++++ DATA SECTION ++++

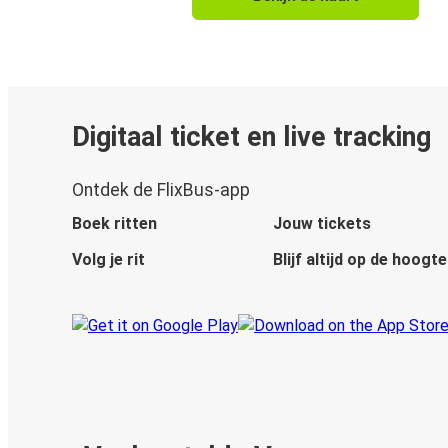
Digitaal ticket en live tracking
Ontdek de FlixBus-app
Boek ritten
Jouw tickets
Volg je rit
Blijf altijd op de hoogte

++++

Go through the data above and transcribe it in full, omitting any image.

Digitaal ticket en live tracking
Ontdek de FlixBus-app
Boek ritten
Jouw tickets
Volg je rit
Blijf altijd op de hoogte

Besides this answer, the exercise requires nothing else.